Di dekat kontrakan saya ada sebuah rumah, letaknya di pojokan tepat di perempatan jalan. Rumahnya biasa saja sih.. sudah lama sepertinya. Di rumah itu tinggal para pekerja konstruksi yg sepertinya berasal dari sebuah anak benua di Asia.
Biasanya saya tak terlalu hirau dengan rumah ini dan penghuninya, walaupun beberapa kali lewat kalau sedang berjalan menuju rumah.
Tapi sudah sejak beberapa hari ini sejak kantor pindah saya harus mengambil rute lain untuk pulang ke rumah, jadi selalu melewati rumah ini dan selalu saja ada hal menarik untuk saya perhatikan dari penghuninya..
Mereka tinggal beramai-ramai, sepertinya masih muda-muda.. paling tua samalah umurnya dengan saya..
Sebagaimana layaknya pekerja migran di negara kota ini, hidup mereka sangatlah bersahaja. Mengontrak rumah ramai-ramai, memasak bersama (wangi masakan mereka sering tercium kala saya sedang jalan dari halte ke rumah), bersenda gurau di beranda ataupun seringkali terlihat mereka sedang sholat bersama di ruang tengah yg tak seberapa luas.
Tadi malam bahkan saya dapati mereka sedang asyik menyimak salah seorang yg sepertinya sedang menyampaikan nasihat agama (rumah kontrakan di pojok jalan ini tidak punya gorden, jadi kegiatan di ruang tengah rumah terlihat dengan jelas), sungguh... tersentuh rasanya hati melihat kesahajaan mereka di negeri orang.
Terutama kalau mengingat betapa seringnya tatap sinis mereka terima; dari orang-orang yg berhutang jasa pada mereka; hanya karena kelamnya warna kulit yg dianugerahkan Tuhan pada bangsa mereka..

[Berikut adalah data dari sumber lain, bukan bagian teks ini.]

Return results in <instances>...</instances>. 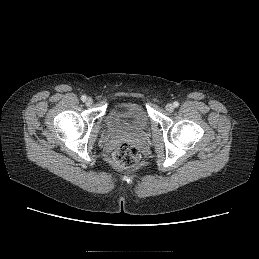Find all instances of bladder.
<instances>
[{"label":"bladder","mask_w":259,"mask_h":259,"mask_svg":"<svg viewBox=\"0 0 259 259\" xmlns=\"http://www.w3.org/2000/svg\"><path fill=\"white\" fill-rule=\"evenodd\" d=\"M106 127L115 132H143L150 125L145 108L136 102L111 105L105 116Z\"/></svg>","instance_id":"1"}]
</instances>
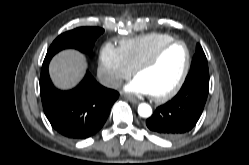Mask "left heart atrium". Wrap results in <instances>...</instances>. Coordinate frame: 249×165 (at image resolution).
Listing matches in <instances>:
<instances>
[{"label": "left heart atrium", "instance_id": "39dd6f15", "mask_svg": "<svg viewBox=\"0 0 249 165\" xmlns=\"http://www.w3.org/2000/svg\"><path fill=\"white\" fill-rule=\"evenodd\" d=\"M124 90L130 94H140V95H150V91L145 86V84L139 79L135 78L131 82H129Z\"/></svg>", "mask_w": 249, "mask_h": 165}]
</instances>
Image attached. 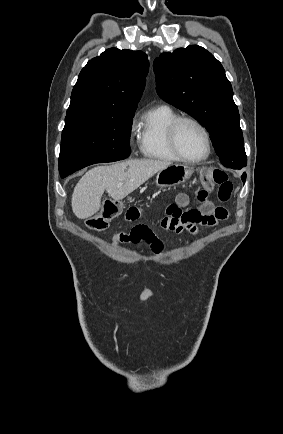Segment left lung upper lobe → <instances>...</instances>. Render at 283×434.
<instances>
[{
  "label": "left lung upper lobe",
  "instance_id": "obj_1",
  "mask_svg": "<svg viewBox=\"0 0 283 434\" xmlns=\"http://www.w3.org/2000/svg\"><path fill=\"white\" fill-rule=\"evenodd\" d=\"M153 68L158 95L208 130L224 166L244 168L247 156L239 112L221 63L203 47L191 45L162 53Z\"/></svg>",
  "mask_w": 283,
  "mask_h": 434
}]
</instances>
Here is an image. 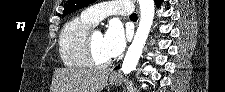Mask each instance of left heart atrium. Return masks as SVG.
Segmentation results:
<instances>
[{
    "instance_id": "39dd6f15",
    "label": "left heart atrium",
    "mask_w": 225,
    "mask_h": 92,
    "mask_svg": "<svg viewBox=\"0 0 225 92\" xmlns=\"http://www.w3.org/2000/svg\"><path fill=\"white\" fill-rule=\"evenodd\" d=\"M124 28L118 20L110 22L103 38L104 52L108 58L117 57L122 53L126 44Z\"/></svg>"
}]
</instances>
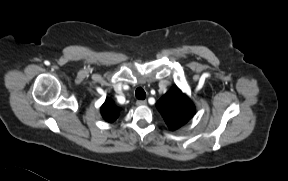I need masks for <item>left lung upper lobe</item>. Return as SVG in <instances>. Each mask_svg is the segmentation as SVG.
Listing matches in <instances>:
<instances>
[{"label": "left lung upper lobe", "instance_id": "obj_1", "mask_svg": "<svg viewBox=\"0 0 288 181\" xmlns=\"http://www.w3.org/2000/svg\"><path fill=\"white\" fill-rule=\"evenodd\" d=\"M157 108L171 130L183 126L195 111L191 100L178 87L171 88L157 102Z\"/></svg>", "mask_w": 288, "mask_h": 181}]
</instances>
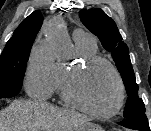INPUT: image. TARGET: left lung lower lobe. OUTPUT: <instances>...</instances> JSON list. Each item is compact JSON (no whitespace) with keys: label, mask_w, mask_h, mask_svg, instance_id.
<instances>
[{"label":"left lung lower lobe","mask_w":151,"mask_h":131,"mask_svg":"<svg viewBox=\"0 0 151 131\" xmlns=\"http://www.w3.org/2000/svg\"><path fill=\"white\" fill-rule=\"evenodd\" d=\"M119 124L126 128L135 129L138 131H150L148 119L146 118L145 114L126 118Z\"/></svg>","instance_id":"obj_1"}]
</instances>
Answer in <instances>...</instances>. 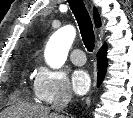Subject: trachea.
I'll return each mask as SVG.
<instances>
[{"mask_svg": "<svg viewBox=\"0 0 133 118\" xmlns=\"http://www.w3.org/2000/svg\"><path fill=\"white\" fill-rule=\"evenodd\" d=\"M69 6L77 20L80 33L89 52H92L95 46V35L93 24L83 0H68Z\"/></svg>", "mask_w": 133, "mask_h": 118, "instance_id": "3493384b", "label": "trachea"}]
</instances>
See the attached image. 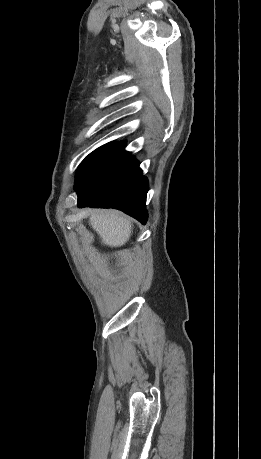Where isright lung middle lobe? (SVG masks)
Masks as SVG:
<instances>
[{
  "label": "right lung middle lobe",
  "mask_w": 261,
  "mask_h": 459,
  "mask_svg": "<svg viewBox=\"0 0 261 459\" xmlns=\"http://www.w3.org/2000/svg\"><path fill=\"white\" fill-rule=\"evenodd\" d=\"M124 143H107L91 154L80 164L76 173L75 188L78 198L88 196L106 177L120 167L129 157Z\"/></svg>",
  "instance_id": "1"
}]
</instances>
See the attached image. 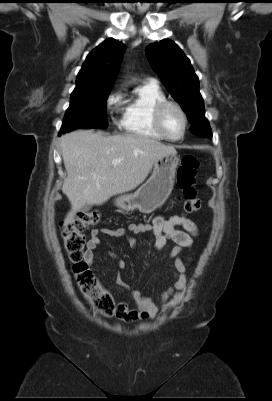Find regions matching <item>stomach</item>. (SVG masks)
Instances as JSON below:
<instances>
[{"label":"stomach","instance_id":"0dacf381","mask_svg":"<svg viewBox=\"0 0 272 401\" xmlns=\"http://www.w3.org/2000/svg\"><path fill=\"white\" fill-rule=\"evenodd\" d=\"M179 157L168 154L154 163L151 177L134 193L124 194L115 199V205L125 211L139 210L152 213L161 207L169 197L175 182Z\"/></svg>","mask_w":272,"mask_h":401}]
</instances>
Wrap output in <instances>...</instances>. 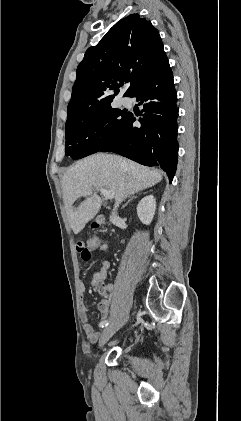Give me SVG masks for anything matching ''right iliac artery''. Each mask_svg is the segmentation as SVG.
<instances>
[{"mask_svg":"<svg viewBox=\"0 0 241 421\" xmlns=\"http://www.w3.org/2000/svg\"><path fill=\"white\" fill-rule=\"evenodd\" d=\"M108 324H109L108 320H105V321H102V322L99 324V326L103 328V327L108 326Z\"/></svg>","mask_w":241,"mask_h":421,"instance_id":"82829eb1","label":"right iliac artery"}]
</instances>
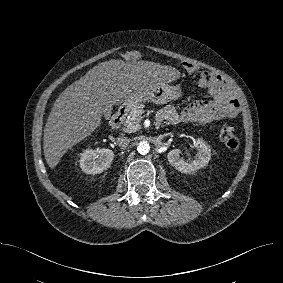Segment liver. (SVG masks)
Segmentation results:
<instances>
[{"label": "liver", "mask_w": 283, "mask_h": 283, "mask_svg": "<svg viewBox=\"0 0 283 283\" xmlns=\"http://www.w3.org/2000/svg\"><path fill=\"white\" fill-rule=\"evenodd\" d=\"M175 68L149 61L110 60L90 69L56 99L43 136L44 156L53 169L74 145L101 124L105 111L137 94L176 80Z\"/></svg>", "instance_id": "obj_1"}]
</instances>
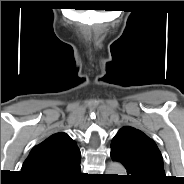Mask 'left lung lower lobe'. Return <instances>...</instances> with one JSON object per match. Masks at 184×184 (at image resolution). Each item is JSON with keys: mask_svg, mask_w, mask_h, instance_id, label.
Returning a JSON list of instances; mask_svg holds the SVG:
<instances>
[{"mask_svg": "<svg viewBox=\"0 0 184 184\" xmlns=\"http://www.w3.org/2000/svg\"><path fill=\"white\" fill-rule=\"evenodd\" d=\"M111 158L113 161L121 162L127 170V175L123 176L128 184H162L154 180L146 179L142 173L131 164L121 153L111 148Z\"/></svg>", "mask_w": 184, "mask_h": 184, "instance_id": "left-lung-lower-lobe-1", "label": "left lung lower lobe"}]
</instances>
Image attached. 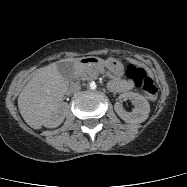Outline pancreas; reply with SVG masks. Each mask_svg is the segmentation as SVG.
<instances>
[{"label":"pancreas","mask_w":187,"mask_h":187,"mask_svg":"<svg viewBox=\"0 0 187 187\" xmlns=\"http://www.w3.org/2000/svg\"><path fill=\"white\" fill-rule=\"evenodd\" d=\"M104 72H105V70H104L103 66L85 65L76 71V78L79 80H83V81L95 80V79H97V77L100 73H104ZM107 75L110 76L109 73H107Z\"/></svg>","instance_id":"pancreas-1"}]
</instances>
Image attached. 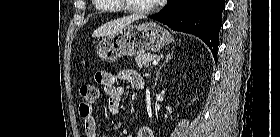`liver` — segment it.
Segmentation results:
<instances>
[{
  "label": "liver",
  "mask_w": 280,
  "mask_h": 137,
  "mask_svg": "<svg viewBox=\"0 0 280 137\" xmlns=\"http://www.w3.org/2000/svg\"><path fill=\"white\" fill-rule=\"evenodd\" d=\"M142 18H143L142 16L130 15L127 17H123L120 19L110 21L108 23H105L98 29H96L93 32L92 37L111 36V35L119 32L123 28L131 25V23H133L134 21H136L138 19H142Z\"/></svg>",
  "instance_id": "liver-1"
}]
</instances>
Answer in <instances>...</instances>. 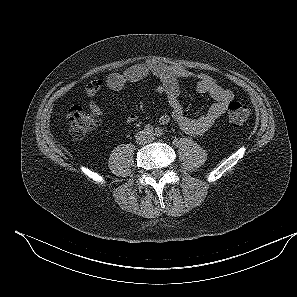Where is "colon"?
I'll return each mask as SVG.
<instances>
[{"mask_svg": "<svg viewBox=\"0 0 297 297\" xmlns=\"http://www.w3.org/2000/svg\"><path fill=\"white\" fill-rule=\"evenodd\" d=\"M251 116V109L248 105L233 101L228 110L229 123L233 126H242L248 122ZM69 122V138L72 141H79L89 134L97 125L94 116L84 112L79 106H72L67 110Z\"/></svg>", "mask_w": 297, "mask_h": 297, "instance_id": "1", "label": "colon"}]
</instances>
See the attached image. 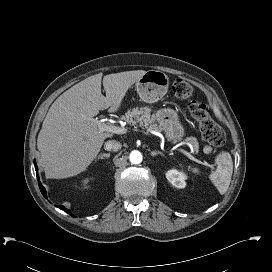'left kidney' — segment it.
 <instances>
[{
    "label": "left kidney",
    "instance_id": "obj_1",
    "mask_svg": "<svg viewBox=\"0 0 272 272\" xmlns=\"http://www.w3.org/2000/svg\"><path fill=\"white\" fill-rule=\"evenodd\" d=\"M186 175L183 172H179L176 169L167 171L166 178L176 188H184L186 186Z\"/></svg>",
    "mask_w": 272,
    "mask_h": 272
}]
</instances>
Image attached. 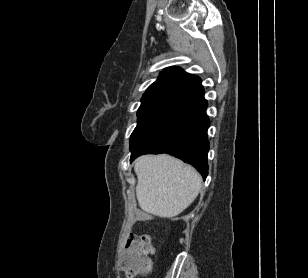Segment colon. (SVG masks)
Here are the masks:
<instances>
[{
    "label": "colon",
    "instance_id": "obj_1",
    "mask_svg": "<svg viewBox=\"0 0 308 278\" xmlns=\"http://www.w3.org/2000/svg\"><path fill=\"white\" fill-rule=\"evenodd\" d=\"M123 270L129 278L143 274L148 269V256L154 252L149 236H130L126 242Z\"/></svg>",
    "mask_w": 308,
    "mask_h": 278
}]
</instances>
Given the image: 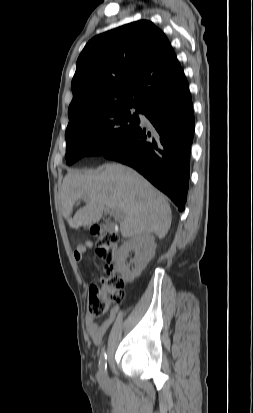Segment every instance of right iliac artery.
<instances>
[{
  "label": "right iliac artery",
  "instance_id": "82829eb1",
  "mask_svg": "<svg viewBox=\"0 0 253 413\" xmlns=\"http://www.w3.org/2000/svg\"><path fill=\"white\" fill-rule=\"evenodd\" d=\"M99 369L101 372L106 373L107 369V354L105 349L102 350L99 360Z\"/></svg>",
  "mask_w": 253,
  "mask_h": 413
}]
</instances>
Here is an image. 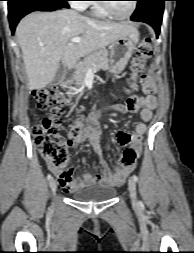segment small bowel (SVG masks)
<instances>
[{
	"label": "small bowel",
	"instance_id": "obj_1",
	"mask_svg": "<svg viewBox=\"0 0 194 253\" xmlns=\"http://www.w3.org/2000/svg\"><path fill=\"white\" fill-rule=\"evenodd\" d=\"M142 90L145 94L143 97H138V93H133V97H126V104H119L113 107V112L118 113H139L141 121L135 126L134 132L130 133L120 130L117 133V142L122 146H129L137 153V157L142 150V139L147 132V122L152 118V112L157 107L158 101L155 95L156 85L148 75H143L141 78ZM100 113H96L89 119V125L85 130H81L79 135L67 141V146L70 149H77L83 142L89 141L99 163L102 167V173L92 175L84 173L80 178H75L73 169L60 170L52 165L49 169L57 176V179L67 193L75 192L84 187L94 184L119 185L123 183L125 178L135 168V163L129 167H116L114 171L102 159L101 149V127L99 124Z\"/></svg>",
	"mask_w": 194,
	"mask_h": 253
}]
</instances>
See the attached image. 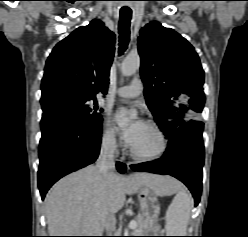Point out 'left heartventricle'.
I'll list each match as a JSON object with an SVG mask.
<instances>
[{
    "mask_svg": "<svg viewBox=\"0 0 248 237\" xmlns=\"http://www.w3.org/2000/svg\"><path fill=\"white\" fill-rule=\"evenodd\" d=\"M131 147L139 153L150 154L159 148V140L155 132L145 125Z\"/></svg>",
    "mask_w": 248,
    "mask_h": 237,
    "instance_id": "b2bd125f",
    "label": "left heart ventricle"
}]
</instances>
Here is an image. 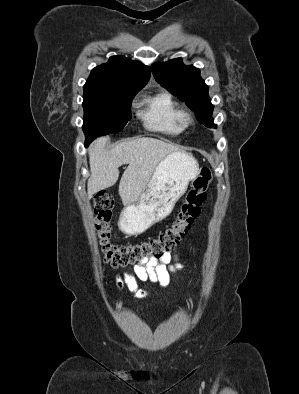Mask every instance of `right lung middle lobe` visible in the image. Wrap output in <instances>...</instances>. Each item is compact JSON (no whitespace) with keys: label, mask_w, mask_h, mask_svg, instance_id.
I'll return each instance as SVG.
<instances>
[{"label":"right lung middle lobe","mask_w":299,"mask_h":394,"mask_svg":"<svg viewBox=\"0 0 299 394\" xmlns=\"http://www.w3.org/2000/svg\"><path fill=\"white\" fill-rule=\"evenodd\" d=\"M138 91L84 92L83 131L87 144L96 137L122 130L131 119V101Z\"/></svg>","instance_id":"obj_1"}]
</instances>
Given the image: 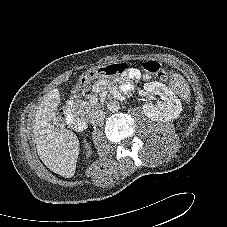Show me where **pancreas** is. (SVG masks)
Instances as JSON below:
<instances>
[{"instance_id":"1","label":"pancreas","mask_w":227,"mask_h":227,"mask_svg":"<svg viewBox=\"0 0 227 227\" xmlns=\"http://www.w3.org/2000/svg\"><path fill=\"white\" fill-rule=\"evenodd\" d=\"M96 106L90 102H79L77 104V108L82 111L83 113H89L91 112Z\"/></svg>"}]
</instances>
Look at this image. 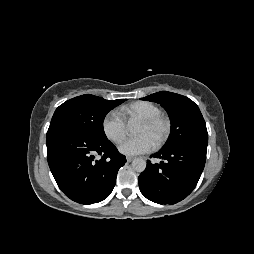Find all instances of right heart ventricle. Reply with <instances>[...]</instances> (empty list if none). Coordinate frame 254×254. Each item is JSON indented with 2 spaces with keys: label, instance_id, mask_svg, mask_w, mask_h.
I'll return each mask as SVG.
<instances>
[{
  "label": "right heart ventricle",
  "instance_id": "1",
  "mask_svg": "<svg viewBox=\"0 0 254 254\" xmlns=\"http://www.w3.org/2000/svg\"><path fill=\"white\" fill-rule=\"evenodd\" d=\"M120 114L125 118L140 120L161 115V109L149 101H136L121 108Z\"/></svg>",
  "mask_w": 254,
  "mask_h": 254
}]
</instances>
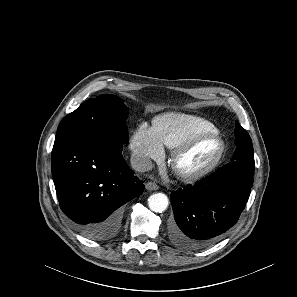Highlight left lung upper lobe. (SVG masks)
Masks as SVG:
<instances>
[{
    "label": "left lung upper lobe",
    "mask_w": 297,
    "mask_h": 297,
    "mask_svg": "<svg viewBox=\"0 0 297 297\" xmlns=\"http://www.w3.org/2000/svg\"><path fill=\"white\" fill-rule=\"evenodd\" d=\"M235 136L236 150L231 158V161H254L252 140L247 131L242 128L237 121L235 126Z\"/></svg>",
    "instance_id": "left-lung-upper-lobe-1"
}]
</instances>
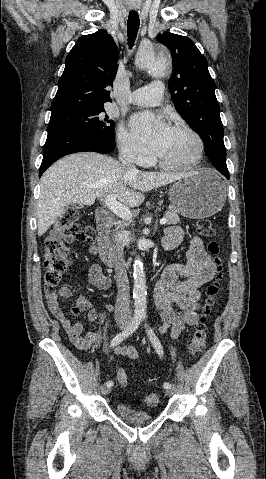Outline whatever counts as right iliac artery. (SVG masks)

Beberapa malam lalu saya pulang agak larut, setelah menemani seorang teman yang sedang limbung akan kehidupan rumahtangganya. Dan seperti biasa seturun dari halte, saya melewati rumah di perempatan jalan itu. Kali ini penghuni-penghuninya sedang duduk berkumpul di beranda, berbincang2 santai sambil mengipas-ngipas. Wah, baru selesai sholat rupanya..
Tapi bukan itu yg menarik perhatian saya..
Seorang penghuni terlihat duduk di pojokan, menyendiri di atas tanggul pembatas saluran air. Matanya terlihat masygul dan ragu-ragu sambil melihat tangannya yang memain-mainkan selembar kartu telepon SLI.. Ketika ia mengangkat wajahnya saya bisa lihat tatap matanya.. Mata itu mata yang sedang merindu..
Ia mengangkat wajah menengadah ke langit sambil menghembus nafas panjang.. selembar kartu SLI itu masih dimain2kannya di tangan kanan, sementara tangan kiri menggenggam handphone yang seakan dipencet dengan ragu-ragu..
Saya tahu yang ada di benaknya... rindu dan kangen pada keluarga.. mungkin pada anak dan istrinya yang sedang menunggu nun jauh disana..
Rindu itu memang susah untuk tertahankan.. kadang hanya bisa terobati oleh suara orang tersayang di seberang sana. Tapi itupun suatu kemewahan bagi mereka...
Ya, suatu kemewahan.
Harga kartu telpon yang 'cuma' 10 dolar itu akan terasa mahal bagi mereka-mereka yang hidup bahkan hanya dengan 10 dolar seminggu... yang untuk berangkat harus berhutang, pergi jauh ke negeri orang terkadang tak paham bahasanya, untuk kemudian harus kerja super keras dan hidup super hemat demi bisa menabung mengirim uang bagi keluarganya di kampung dan melunasi uang ongkos pergi dahulu..
Teman saya ini menunduk lagi.. kali ini helaan nafasnya panjang... dihembuskan kuat-kuat... sepertinya ia terpaksa mengalah malam ini... rindu itu harus menunggu untuk ia obati nanti...
Ah, teman... apakah kau rasa rindu yang sama seperti yang sedang kurasa?
Rindu pada keluarga... Rindu pada anak dan istri nun jauh di sana....
Kudoakan teman.. semoga pengorbananmu ini tidak sia-sia.. semoga keluargamu baik-baik saja di sana... semoga kelak anak-anakmu tak harus alami kehidupan seperti Bapaknya...
Semoga teman... semoga... Amin..
Rose Lane 24, 11 Dec 06. 11.33 pm.
(Untuk teman-teman di rumah kontrakan perempatan TanjongKatong-Dunman Road. Semoga Allah ridha akan pengorbanan kalian semua. Amin.)